Indeed, rumours of the death of feminism have been grossly exaggerated — but critiques of the state of feminism organizing are bang on: is there really a national feminist movement to speak of?
Schrodinger’s Cat feminism in Canada emerged from the ashes of the National Action Committee on the Status of Woman (NAC), the national feminist organization that helped to bring together feminists from across English Canada. NAC was an important site of struggle for feminists in Canada, but it didn’t survive the 1990s.
Today, there are two generations of activists who have never organized in a world with a NAC.
In Quebec, national feminist organizations have survived and continue to intervene on public policy debates and political discussion. Their visibility and relevance offer a stark example of what is missing in English Canada.
In an era of neoliberalism and political atomization, the lack of NAC (or something that might have replaced it) has left mainstream feminist organizing rudderless. Women in English Canada can’t decide to work inside or outside a mainstream feminist movement and this has important implications on the health of feminist organizing and debate in Canada.
The most important site of feminist activism is on the ground. Service organizations, direct action groups who confront Right-to-Life bullshit, campus women’s centres: these remain critical to fostering feminist organizing and growth. But they have limited reach. Increasingly, what has replaced organizations are individuals who, either because of their good work, their access to a platform, their access to media or all three, have become the voice and face of feminist organizing.
There is a limit to this: feminism is not and cannot be a single person. And while those women who have dedicated their lives to fighting patriarchy should be commended, it’s also critical to be honest about the limits of this model of progressive organizing: this represents the neoliberal face of feminism.
Neoliberalism has managed to obliterate our collective senses of community, and progressive movements have not been immune to this shift. The right-wing backlash to the gains of social movements has lead to widespread austerity policies that have targeted marginalized communities, including women. Many progressive movements have uncritically adopted the language of personal choice and retreat from identifying institutional and systemic causes of sexism. We’ve lost the proverbial plot. Instead, we respond to crises as they hit us in the face, especially after a decade of Conservative rule.
The necessary work of movement building, of common reflection and discussion and, most importantly, of relationship building has taken a backseat to fighting back against attacks waged on all fronts.
The pressure to produce celebrity activists has been aided by many structures: media platforms that demand spokespersons, the proliferation of punditry to fill the gaps that have formed in mainstream journalism and the professionalization of activism.
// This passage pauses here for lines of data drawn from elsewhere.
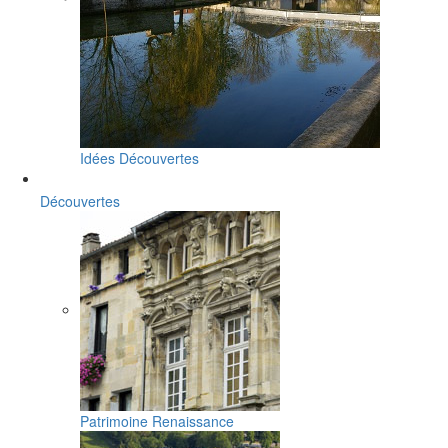
Idées Découvertes
Découvertes
Patrimoine Renaissance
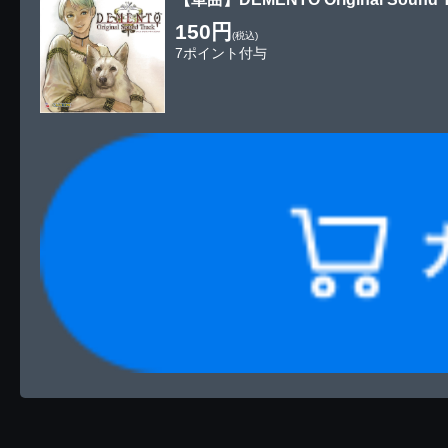
150円
(税込)
7ポイント付与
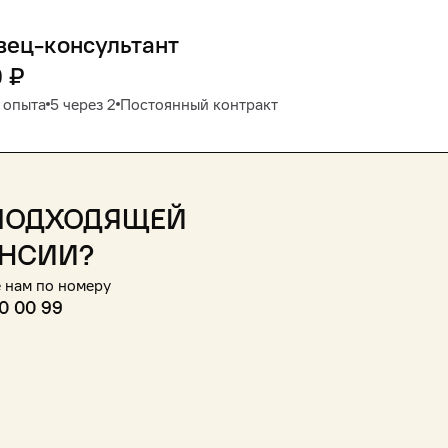
вец-консультант
0
₽
 опыта
5 через 2
Постоянный контракт
подходящей
нсии?
 нам по номеру
0 00 99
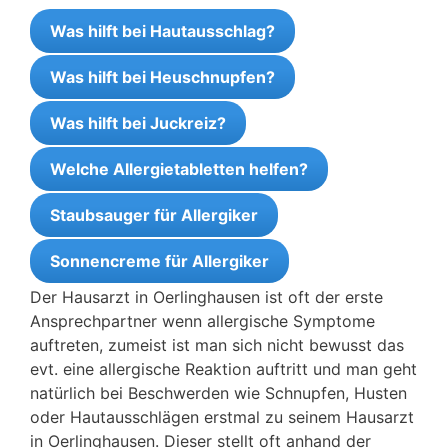
Was hilft bei Hautausschlag?
Was hilft bei Heuschnupfen?
Was hilft bei Juckreiz?
Welche Allergietabletten helfen?
Staubsauger für Allergiker
Sonnencreme für Allergiker
Der Hausarzt in Oerlinghausen ist oft der erste
Ansprechpartner wenn allergische Symptome
auftreten, zumeist ist man sich nicht bewusst das
evt. eine allergische Reaktion auftritt und man geht
natürlich bei Beschwerden wie Schnupfen, Husten
oder Hautausschlägen erstmal zu seinem Hausarzt
in Oerlinghausen. Dieser stellt oft anhand der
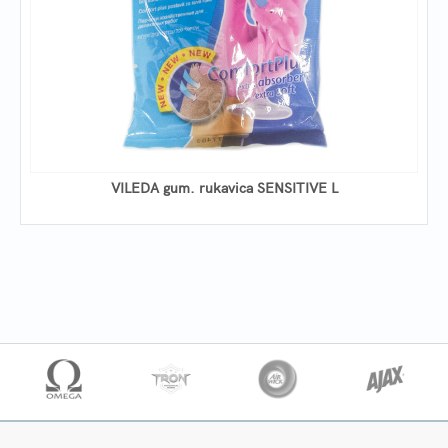
VILEDA gum. rukavica SENSITIVE L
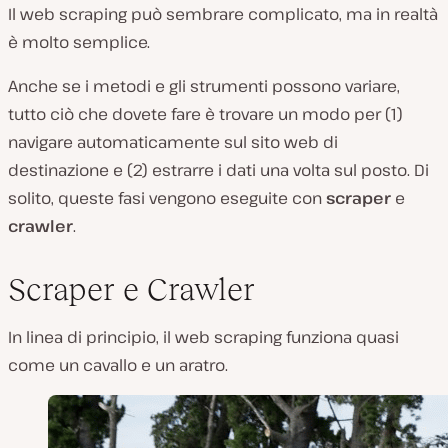
Il web scraping può sembrare complicato, ma in realtà
è molto semplice.
Anche se i metodi e gli strumenti possono variare,
tutto ciò che dovete fare è trovare un modo per (1)
navigare automaticamente sul sito web di
destinazione e (2) estrarre i dati una volta sul posto. Di
solito, queste fasi vengono eseguite con
scraper
e
crawler
.
Scraper e Crawler
In linea di principio, il web scraping funziona quasi
come un cavallo e un aratro.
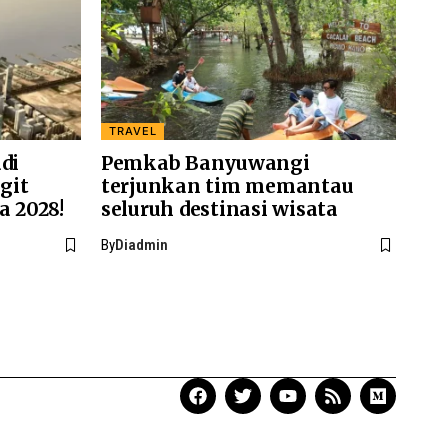
TRAVEL
di
Pemkab Banyuwangi
git
terjunkan tim memantau
a 2028!
seluruh destinasi wisata
By
Diadmin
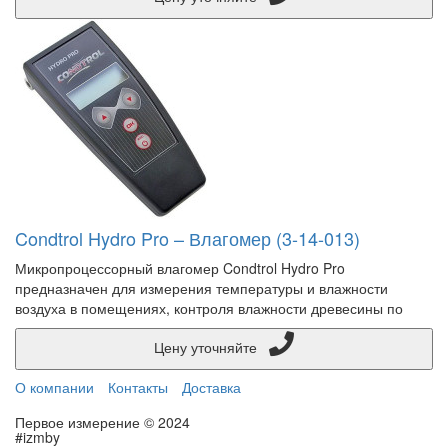
Condtrol Hydro Pro – Влагомер (3-14-013)
Микропроцессорный влагомер Condtrol Hydro Pro
предназначен для измерения температуры и влажности
воздуха в помещениях, контроля влажности древесины по
Цену уточняйте
О компании
Контакты
Доставка
Первое измерение © 2024
#izmby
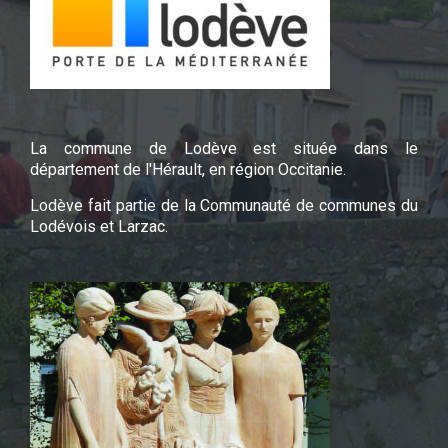
La commune de Lodève est située dans le
département de l'Hérault, en région Occitanie.
Lodève fait partie de la Communauté de communes du
Lodévois et Larzac.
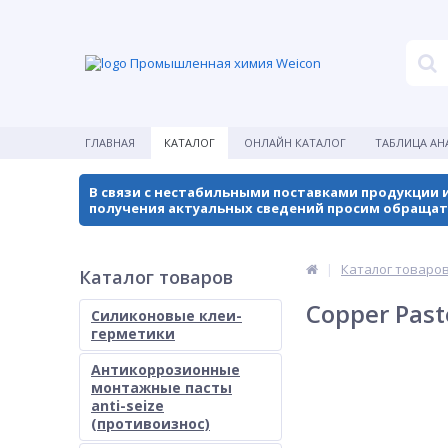
Промышленная химия Weicon
ГЛАВНАЯ
КАТАЛОГ
ОНЛАЙН КАТАЛОГ
ТАБЛИЦА АН
В связи с нестабильными поставками продукции и
получения актуальных сведений просим обращат
Каталог товаро
Каталог товаров
Copper Past
Силиконовые клеи-
герметики
Антикоррозионные
монтажные пасты
anti-seize
(противоизнос)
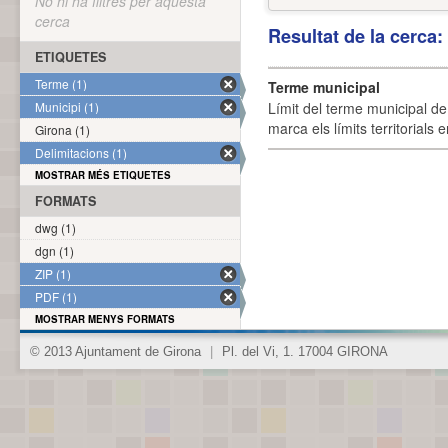
No hi ha filtres per aquesta
cerca
Resultat de la cerca
ETIQUETES
Terme (1)
Terme municipal
Municipi (1)
Límit del terme municipal de 
marca els límits territorials
Girona (1)
Delimitacions (1)
MOSTRAR MÉS ETIQUETES
FORMATS
dwg (1)
dgn (1)
ZIP (1)
PDF (1)
MOSTRAR MENYS FORMATS
© 2013 Ajuntament de Girona
|
Pl. del Vi, 1. 17004 GIRONA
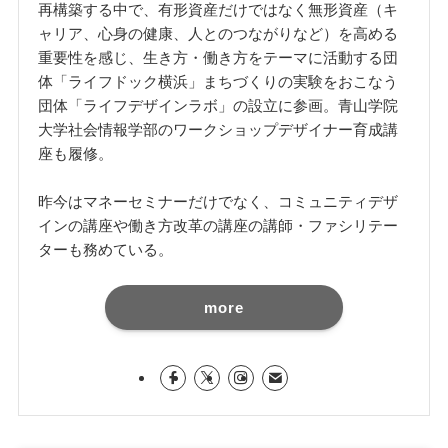
再構築する中で、有形資産だけではなく無形資産（キ
ャリア、心身の健康、人とのつながりなど）を高める
重要性を感じ、生き方・働き方をテーマに活動する団
体「ライフドック横浜」まちづくりの実験をおこなう
団体「ライフデザインラボ」の設立に参画。青山学院
大学社会情報学部のワークショップデザイナー育成講
座も履修。
昨今はマネーセミナーだけでなく、コミュニティデザ
インの講座や働き方改革の講座の講師・ファシリテー
ターも務めている。
more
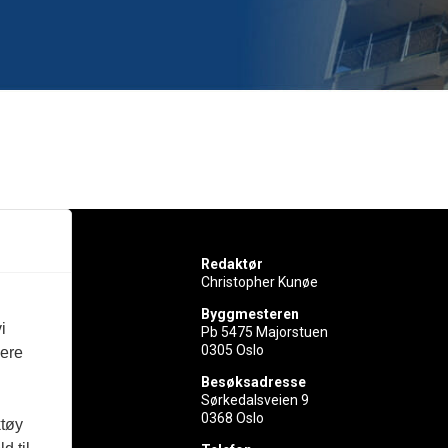
Redaktør
Christopher Kunøe
Byggmesteren
i
Pb 5475 Majorstuen
0305 Oslo
vere
rer
Besøksadresse
Sørkedalsveien 9
ed
0368 Oslo
ktøy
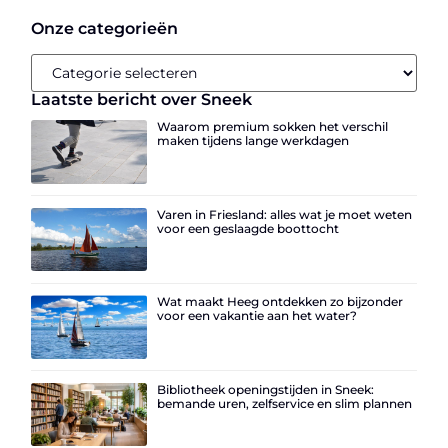
Onze categorieën
Laatste bericht over Sneek
Waarom premium sokken het verschil
maken tijdens lange werkdagen
Varen in Friesland: alles wat je moet weten
voor een geslaagde boottocht
Wat maakt Heeg ontdekken zo bijzonder
voor een vakantie aan het water?
Bibliotheek openingstijden in Sneek:
bemande uren, zelfservice en slim plannen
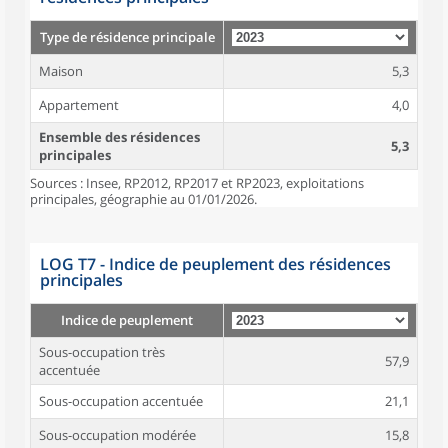
Type de résidence principale
Maison
5,3
Appartement
4,0
Ensemble des résidences
5,3
principales
Sources : Insee, RP2012, RP2017 et RP2023, exploitations
principales, géographie au 01/01/2026.
LOG T7 - Indice de peuplement des résidences
principales
Indice de peuplement
Sous-occupation très
57,9
accentuée
Sous-occupation accentuée
21,1
Sous-occupation modérée
15,8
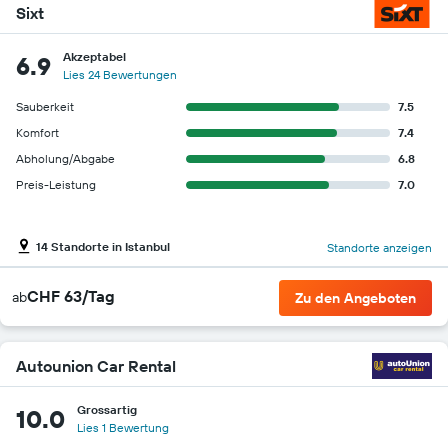
Sixt
Akzeptabel
6.9
Lies 24 Bewertungen
Sauberkeit
7.5
Komfort
7.4
Abholung/Abgabe
6.8
Preis-Leistung
7.0
14 Standorte in Istanbul
Standorte anzeigen
CHF 63/Tag
ab
Zu den Angeboten
Autounion Car Rental
Grossartig
10.0
Lies 1 Bewertung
These individual efforts, though often valiant, still reflect the privileges that affect every part of life in Canada.
Without question, they cannot replace a movement.
The rise of this individualized feminism has also been accompanied by new phenomena that spread around online platforms like a raging lady fire: debates about trigger warnings stand in for substantive discussion on serious differences in strains of feminist thinking and debate is mostly ritualistic and hollow.
Sometimes, retreat from these debates is a necessary attempt to find shelter from what can be a vicious storm. Sometimes, it’s just an easy way out. What’s worse: self-imposed isolation and refusal to engage is often the only way out of the stalemate.
The sum of these systems acting in concert is that meaningful debate — debate that is constructive and that makes everyone feel like they just collectively conquered a Body Attack class — is mostly dead. There is no common sweating out of our differences. We spin our wheels on defining safe spaces or what “consent” looks like, and mostly leave nothing in our tracks.
To be clear: there is a need for safe spaces within feminism that excludes, say, white women. There is a need for segmentation, isolation and mutual support that excludes certain people. And, there is a need to debate new concepts, their utility and efficacy and how we can collectively evolve them. But when that’s all you have, when the conversations online reflect the sum total of “mainstream feminist organizing” it’s hard to sit back and conclude we’re collectively advancing anything.
Perhaps what is required to think through this dilemma is to imagine where and how a feminist movement could (or should) intervene in civil society.
Many self-proclaimed feminists see the most important site of their action as reproductive justice, and for a damn good reason: with daily news from south of the border about women’s reproductive rights under attack, we have a lot to fight to save.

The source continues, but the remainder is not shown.